Daniela Hantuchová and Ai Sugiyama, who lost to wildcard entrants Petra Martić and CoCo Vandeweghe, were the only seeded pair to drop out in the first round. Another wildcard team of Svetlana Kuznetsova and Amélie Mauresmo defeated the top seeds Cara Black and Liezel Huber in the second round. Eighth seeds Maria Kirilenko and Flavia Pennetta were also eliminated in second round, losing to Chuang Chia-jung and Sania Mirza. Chuang and Mirza continued their march into the semifinal defeating second seeds Anabel Medina Garrigues and Virginia Ruano Pascual. They were joined by Kuznetsova and Mauresmo, Anna-Lena Grönefeld and Patty Schnyder, and Květa Peschke and Lisa Raymond, the only seeded team left in the draw.

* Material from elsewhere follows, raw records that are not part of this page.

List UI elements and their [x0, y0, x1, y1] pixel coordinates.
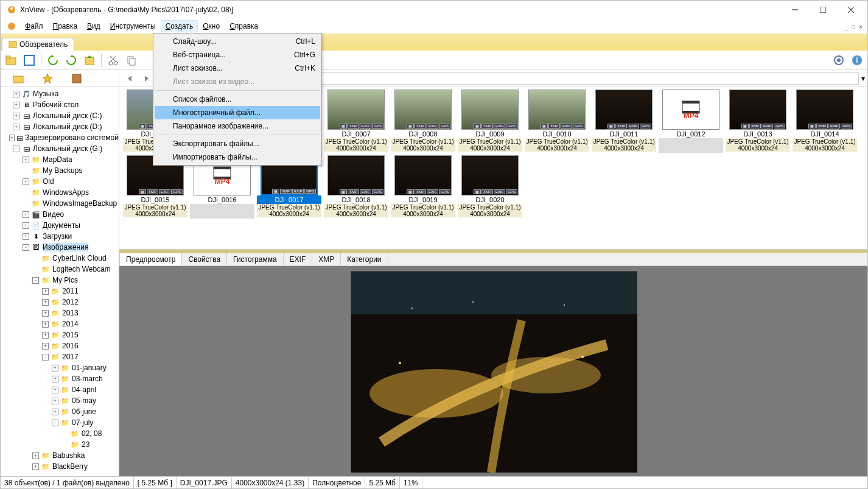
- tree-node[interactable]: 📁WindowsImageBackup: [1, 198, 119, 209]
- expand-icon[interactable]: +: [23, 157, 29, 163]
- close-button[interactable]: [837, 1, 865, 19]
- thumbnail[interactable]: ▦XMPEXIFGPSDJI_0019JPEG TrueColor (v1.1)…: [391, 155, 455, 219]
- preview-tab[interactable]: XMP: [312, 253, 341, 266]
- tree-node[interactable]: +📁04-april: [1, 384, 119, 395]
- thumbnail[interactable]: ▦XMPEXIFGPSDJI_0009JPEG TrueColor (v1.1)…: [458, 90, 522, 153]
- thumbnail[interactable]: ▦XMPEXIFGPSDJI_0011JPEG TrueColor (v1.1)…: [592, 90, 656, 153]
- expand-icon[interactable]: +: [42, 332, 49, 339]
- favorites-star-icon[interactable]: [42, 73, 53, 84]
- preview-area[interactable]: [119, 266, 867, 476]
- tree-node[interactable]: +📁2014: [1, 318, 119, 329]
- mdi-restore-icon[interactable]: ❐: [852, 23, 855, 30]
- thumbnail[interactable]: ▦XMPEXIFGPSDJI_0018JPEG TrueColor (v1.1)…: [324, 155, 388, 219]
- expand-icon[interactable]: +: [42, 343, 49, 350]
- tree-node[interactable]: 📁WindowsApps: [1, 187, 119, 198]
- expand-icon[interactable]: +: [32, 463, 39, 470]
- expand-icon[interactable]: +: [52, 387, 58, 393]
- tree-node[interactable]: -📁07-july: [1, 417, 119, 428]
- tree-node[interactable]: 📁CyberLink Cloud: [1, 253, 119, 264]
- menu-item[interactable]: Экспортировать файлы...: [155, 137, 320, 150]
- tree-node[interactable]: +📁2015: [1, 329, 119, 340]
- menu-вид[interactable]: Вид: [82, 20, 105, 32]
- tree-node[interactable]: +🖴Локальный диск (D:): [1, 121, 119, 132]
- tree-node[interactable]: +📁2012: [1, 297, 119, 308]
- tree-node[interactable]: +📁01-january: [1, 362, 119, 373]
- menu-файл[interactable]: Файл: [20, 20, 48, 32]
- thumbnail[interactable]: MP4DJI_0012: [659, 90, 723, 153]
- cut-button[interactable]: [105, 52, 121, 68]
- expand-icon[interactable]: +: [42, 310, 49, 317]
- menu-item[interactable]: Лист эскизов...Ctrl+K: [155, 62, 320, 75]
- expand-icon[interactable]: -: [52, 420, 58, 426]
- menu-item[interactable]: Панорамное изображение...: [155, 119, 320, 133]
- expand-icon[interactable]: +: [52, 376, 58, 382]
- preview-tab[interactable]: Гистограмма: [226, 253, 283, 266]
- thumbnail[interactable]: ▦XMPEXIFGPSDJI_0014JPEG TrueColor (v1.1)…: [793, 90, 857, 153]
- favorites-folder-icon[interactable]: [13, 73, 24, 84]
- tree-node[interactable]: +📁05-may: [1, 395, 119, 406]
- expand-icon[interactable]: +: [13, 124, 19, 130]
- expand-icon[interactable]: -: [23, 244, 29, 251]
- expand-icon[interactable]: -: [13, 146, 19, 152]
- menu-инструменты[interactable]: Инструменты: [105, 20, 161, 32]
- categories-icon[interactable]: [71, 73, 82, 84]
- tree-node[interactable]: +📁2011: [1, 286, 119, 297]
- tree-node[interactable]: -📁2017: [1, 351, 119, 362]
- tree-node[interactable]: +📁Babushka: [1, 450, 119, 461]
- expand-icon[interactable]: +: [42, 299, 49, 306]
- preview-tab[interactable]: Свойства: [181, 253, 227, 266]
- tree-node[interactable]: +📁Old: [1, 176, 119, 187]
- expand-icon[interactable]: +: [52, 398, 58, 404]
- tree-node[interactable]: +📁2016: [1, 340, 119, 351]
- tree-node[interactable]: 📁23: [1, 439, 119, 450]
- expand-icon[interactable]: +: [52, 409, 58, 415]
- expand-icon[interactable]: +: [52, 365, 58, 371]
- tree-node[interactable]: -🖴Локальный диск (G:): [1, 143, 119, 154]
- preview-tab[interactable]: Предпросмотр: [119, 253, 182, 266]
- menu-item[interactable]: Слайд-шоу...Ctrl+L: [155, 35, 320, 48]
- open-button[interactable]: [3, 52, 19, 68]
- expand-icon[interactable]: +: [23, 178, 29, 185]
- thumbnail[interactable]: ▦XMPEXIFGPSDJI_0010JPEG TrueColor (v1.1)…: [525, 90, 589, 153]
- folder-tree[interactable]: +🎵Музыка+🖥Рабочий стол+🖴Локальный диск (…: [1, 87, 119, 476]
- menu-окно[interactable]: Окно: [198, 20, 225, 32]
- minimize-button[interactable]: [781, 1, 809, 19]
- menu-правка[interactable]: Правка: [48, 20, 83, 32]
- info-button[interactable]: i: [849, 52, 865, 68]
- menu-item[interactable]: Список файлов...: [155, 93, 320, 106]
- thumbnail[interactable]: ▦XMPEXIFGPSDJI_0007JPEG TrueColor (v1.1)…: [324, 90, 388, 153]
- thumbnail[interactable]: ▦XMPEXIFGPSDJI_0020JPEG TrueColor (v1.1)…: [458, 155, 522, 219]
- settings-button[interactable]: [831, 52, 847, 68]
- tree-node[interactable]: +📁03-march: [1, 373, 119, 384]
- expand-icon[interactable]: +: [13, 113, 19, 119]
- expand-icon[interactable]: -: [42, 354, 49, 361]
- rotate-left-button[interactable]: [45, 52, 61, 68]
- thumbnail[interactable]: ▦XMPEXIFGPSDJI_0013JPEG TrueColor (v1.1)…: [726, 90, 790, 153]
- menu-создать[interactable]: Создать: [161, 20, 198, 32]
- thumbnail[interactable]: ▦XMPEXIFGPSDJI_0008JPEG TrueColor (v1.1)…: [391, 90, 455, 153]
- tree-node[interactable]: +📁2013: [1, 308, 119, 318]
- preview-tab[interactable]: EXIF: [283, 253, 313, 266]
- tree-node[interactable]: +📁06-june: [1, 406, 119, 417]
- tree-node[interactable]: +⬇Загрузки: [1, 231, 119, 242]
- tree-node[interactable]: -📁My Pics: [1, 275, 119, 286]
- tree-node[interactable]: 📁My Backups: [1, 165, 119, 176]
- maximize-button[interactable]: [809, 1, 837, 19]
- convert-button[interactable]: [82, 52, 97, 68]
- mdi-close-icon[interactable]: ✕: [859, 23, 863, 30]
- tree-node[interactable]: +📁MapData: [1, 154, 119, 165]
- expand-icon[interactable]: +: [42, 288, 49, 295]
- expand-icon[interactable]: +: [23, 211, 29, 218]
- menu-справка[interactable]: Справка: [225, 20, 263, 32]
- tree-node[interactable]: +🖥Рабочий стол: [1, 99, 119, 110]
- expand-icon[interactable]: +: [23, 222, 29, 229]
- tree-node[interactable]: +📁BlackBerry: [1, 461, 119, 472]
- expand-icon[interactable]: -: [32, 277, 39, 284]
- preview-tab[interactable]: Категории: [340, 253, 388, 266]
- tree-node[interactable]: -🖼Изображения: [1, 242, 119, 253]
- expand-icon[interactable]: +: [32, 452, 39, 459]
- menu-item[interactable]: Многостраничный файл...: [155, 106, 320, 119]
- menu-item[interactable]: Импортировать файлы...: [155, 150, 320, 164]
- expand-icon[interactable]: +: [13, 102, 19, 108]
- tab-browser[interactable]: Обозреватель: [2, 38, 74, 51]
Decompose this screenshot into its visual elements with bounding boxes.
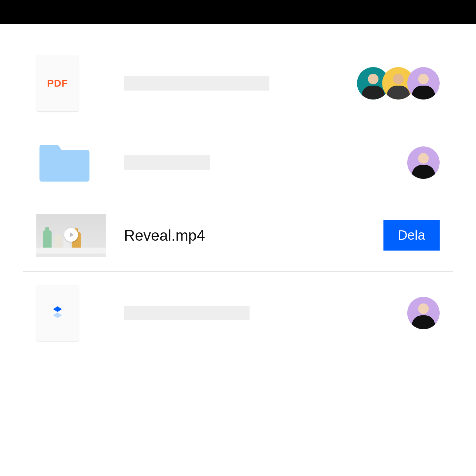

Kuznetsova and Mauresmo defeated Grönefeld and Schnyder to enter their third final as a team. Peschke and Raymond overcame Chuang and Mirza to secure the second spot in the final. Kuznetsova and Mauresmo continued their winning streak in the final, defeating Peschke and Raymond. The title was Kuznetsova's 14th, Mauresmo's third and their second as a team.

- Final score
RUS Svetlana Kuznetsova / FRA Amélie Mauresmo defeated CZE Květa Peschke / USA Lisa Raymond, 4–6, 6–3, [10–3].

==Viewership==

===Broadcasting===
The tournament was broadcast on television channels worldwide. The British television station Sky Sports held rights to broadcast the tournament from the first round through to the final. Both the men's and women's finals were shown on CBS in the United States. The tournament also had around 44 hours of live coverage in the United States. The tournament was broadcast for more than 2000 hours and seen by over 153 million people worldwide.

===Attendance===
According to the event organisers, 293,228 people attended the 22 sessions across the 12 days of the tournament. This was the second highest attendance in the tournament's history and four sessions were sellouts.